AIC measures asymptotic out-of-sample predictive performance. The Bayesian analogue is ELPD estimated via PSIS-LOO. ELPD is more general (no asymptotic assumptions), fully accounts for the prior, and handles hierarchical models correctly.

BIC targets model identification rather than prediction (it is consistent for the true model as $N \to \infty$).
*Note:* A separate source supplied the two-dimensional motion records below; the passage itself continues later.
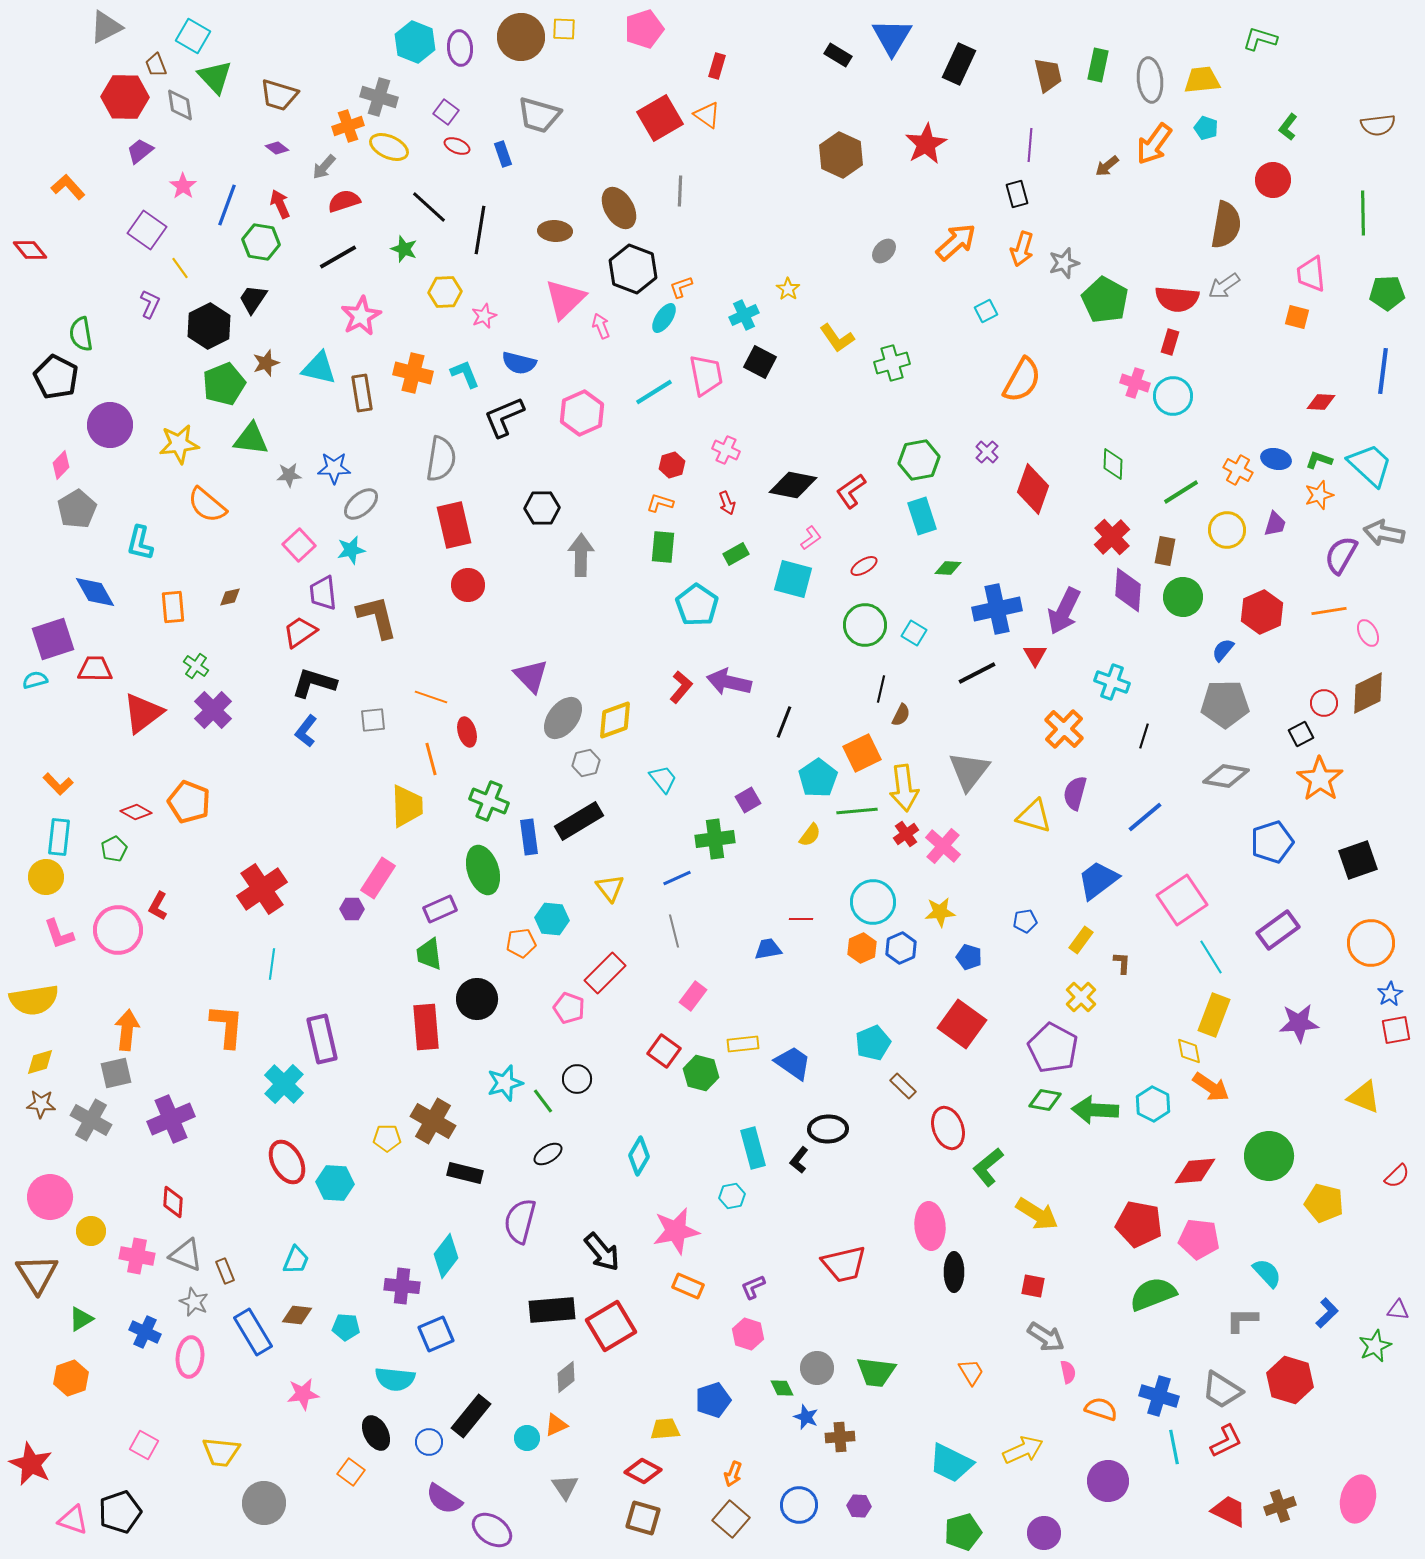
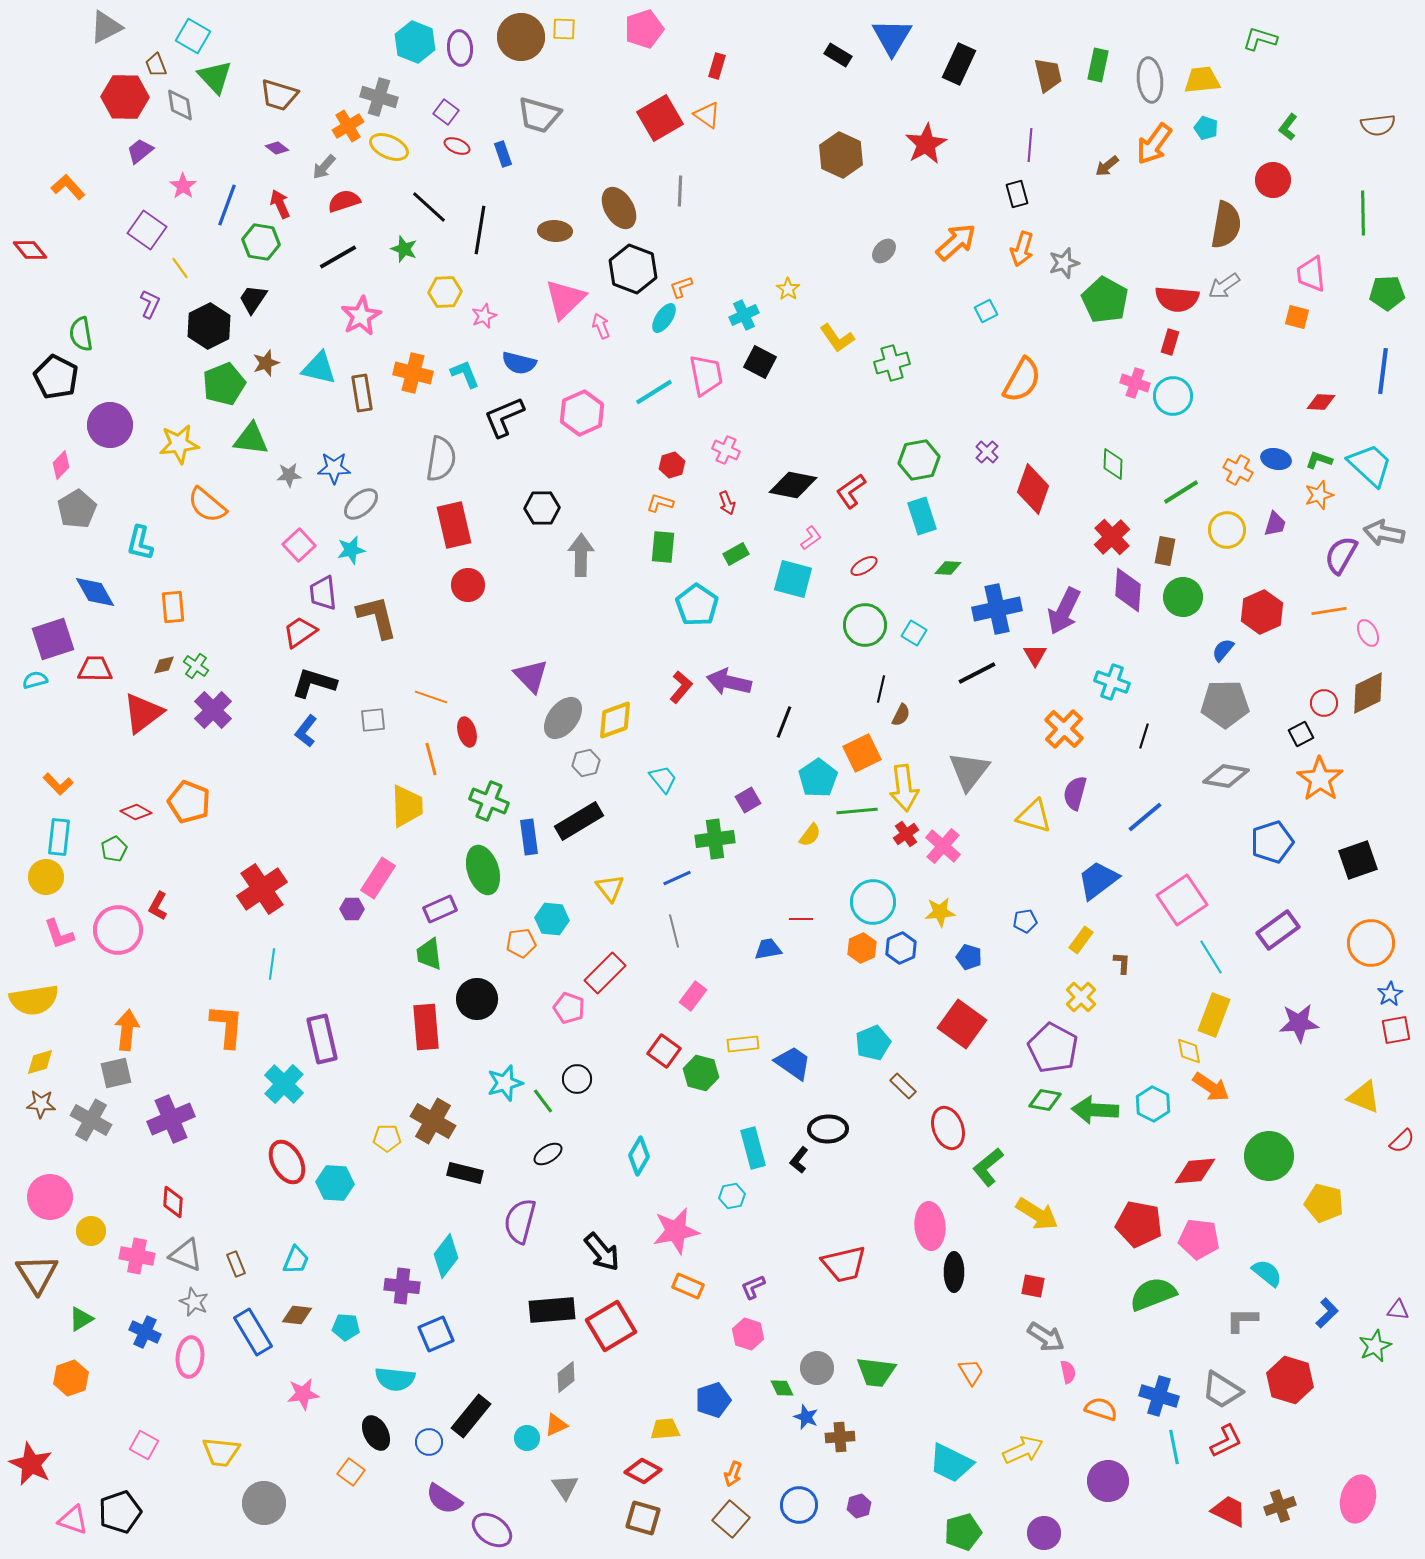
orange cross at (348, 126): rotated 12 degrees counterclockwise
brown diamond at (230, 597): moved 66 px left, 68 px down
red semicircle at (1397, 1176): moved 5 px right, 35 px up
brown rectangle at (225, 1271): moved 11 px right, 7 px up
cyan semicircle at (1267, 1273): rotated 8 degrees counterclockwise
purple hexagon at (859, 1506): rotated 20 degrees counterclockwise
There is no direct Bayesian analogue that serves the same purpose, because Bayesian model comparison via ELPD is inherently predictive. If you want to identify the “true” model in a Bayesian framework, you would use Bayes factors, but Bayes factors are sensitive to the prior specification in ways that ELPD is not, and we do not generally recommend them for MMM applications.

The likelihood ratio test compares nested models by examining whether the additional parameters significantly improve the likelihood. The Bayesian replacement is the ELPD difference with its standard error. If the ELPD difference exceeds roughly 2 standard errors, the more complex model predicts meaningfully better. If not, prefer the simpler model.

Classical residual diagnostics (Durbin-Watson, Breusch-Pagan, Q-Q plots) check model assumptions after fitting. The Bayesian replacement is posterior predictive checking, which is more flexible (you can check any data feature, not just residual properties) and more honest (it incorporates parameter uncertainty).

In every case, the Bayesian tool is at least as informative as its classical counterpart and often more so. The cost is unfamiliarity. We hope this document has reduced that cost.